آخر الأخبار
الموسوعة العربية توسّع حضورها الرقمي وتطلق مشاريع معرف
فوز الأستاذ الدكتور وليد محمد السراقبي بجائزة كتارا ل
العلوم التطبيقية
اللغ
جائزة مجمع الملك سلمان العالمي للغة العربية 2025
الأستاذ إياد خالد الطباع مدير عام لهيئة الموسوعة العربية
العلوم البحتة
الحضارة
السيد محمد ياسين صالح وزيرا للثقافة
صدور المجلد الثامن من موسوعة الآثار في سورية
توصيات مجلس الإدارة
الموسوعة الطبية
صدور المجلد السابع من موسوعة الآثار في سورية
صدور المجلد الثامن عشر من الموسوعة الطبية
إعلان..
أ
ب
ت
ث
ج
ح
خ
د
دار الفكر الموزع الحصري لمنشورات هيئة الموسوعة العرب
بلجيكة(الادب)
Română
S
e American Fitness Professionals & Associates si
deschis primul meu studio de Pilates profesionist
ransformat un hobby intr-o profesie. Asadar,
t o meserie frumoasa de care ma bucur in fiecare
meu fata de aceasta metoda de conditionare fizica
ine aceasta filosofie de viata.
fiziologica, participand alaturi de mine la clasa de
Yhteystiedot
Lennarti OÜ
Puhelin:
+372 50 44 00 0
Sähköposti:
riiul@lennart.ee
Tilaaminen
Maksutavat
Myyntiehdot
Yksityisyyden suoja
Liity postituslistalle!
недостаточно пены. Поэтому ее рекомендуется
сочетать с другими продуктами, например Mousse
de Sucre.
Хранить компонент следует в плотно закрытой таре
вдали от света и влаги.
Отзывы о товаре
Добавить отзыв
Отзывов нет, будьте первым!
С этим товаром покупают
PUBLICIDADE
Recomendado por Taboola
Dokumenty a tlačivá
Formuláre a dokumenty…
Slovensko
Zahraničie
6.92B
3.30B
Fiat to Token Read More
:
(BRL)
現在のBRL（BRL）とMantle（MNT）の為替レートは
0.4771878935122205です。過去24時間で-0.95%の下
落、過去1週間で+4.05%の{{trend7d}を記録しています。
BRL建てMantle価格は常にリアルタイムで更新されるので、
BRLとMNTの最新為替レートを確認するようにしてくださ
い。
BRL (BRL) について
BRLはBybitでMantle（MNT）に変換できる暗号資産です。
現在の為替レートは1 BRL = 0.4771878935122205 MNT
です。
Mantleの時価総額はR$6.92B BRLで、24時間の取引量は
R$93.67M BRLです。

++++++++++++++++++++

Please retype all of the lines above exactly as they stand.

آخر الأخبار
الموسوعة العربية توسّع حضورها الرقمي وتطلق مشاريع معرف
فوز الأستاذ الدكتور وليد محمد السراقبي بجائزة كتارا ل
العلوم التطبيقية
اللغ
جائزة مجمع الملك سلمان العالمي للغة العربية 2025
الأستاذ إياد خالد الطباع مدير عام لهيئة الموسوعة العربية
العلوم البحتة
الحضارة
السيد محمد ياسين صالح وزيرا للثقافة
صدور المجلد الثامن من موسوعة الآثار في سورية
توصيات مجلس الإدارة
الموسوعة الطبية
صدور المجلد السابع من موسوعة الآثار في سورية
صدور المجلد الثامن عشر من الموسوعة الطبية
إعلان..
أ
ب
ت
ث
ج
ح
خ
د
دار الفكر الموزع الحصري لمنشورات هيئة الموسوعة العرب
بلجيكة(الادب)
Română
S
e American Fitness Professionals & Associates si
deschis primul meu studio de Pilates profesionist
ransformat un hobby intr-o profesie. Asadar,
t o meserie frumoasa de care ma bucur in fiecare
meu fata de aceasta metoda de conditionare fizica
ine aceasta filosofie de viata.
fiziologica, participand alaturi de mine la clasa de
Yhteystiedot
Lennarti OÜ
Puhelin:
+372 50 44 00 0
Sähköposti:
riiul@lennart.ee
Tilaaminen
Maksutavat
Myyntiehdot
Yksityisyyden suoja
Liity postituslistalle!
недостаточно пены. Поэтому ее рекомендуется
сочетать с другими продуктами, например Mousse
de Sucre.
Хранить компонент следует в плотно закрытой таре
вдали от света и влаги.
Отзывы о товаре
Добавить отзыв
Отзывов нет, будьте первым!
С этим товаром покупают
PUBLICIDADE
Recomendado por Taboola
Dokumenty a tlačivá
Formuláre a dokumenty…
Slovensko
Zahraničie
6.92B
3.30B
Fiat to Token Read More
:
(BRL)
現在のBRL（BRL）とMantle（MNT）の為替レートは
0.4771878935122205です。過去24時間で-0.95%の下
落、過去1週間で+4.05%の{{trend7d}を記録しています。
BRL建てMantle価格は常にリアルタイムで更新されるので、
BRLとMNTの最新為替レートを確認するようにしてくださ
い。
BRL (BRL) について
BRLはBybitでMantle（MNT）に変換できる暗号資産です。
現在の為替レートは1 BRL = 0.4771878935122205 MNT
です。
Mantleの時価総額はR$6.92B BRLで、24時間の取引量は
R$93.67M BRLです。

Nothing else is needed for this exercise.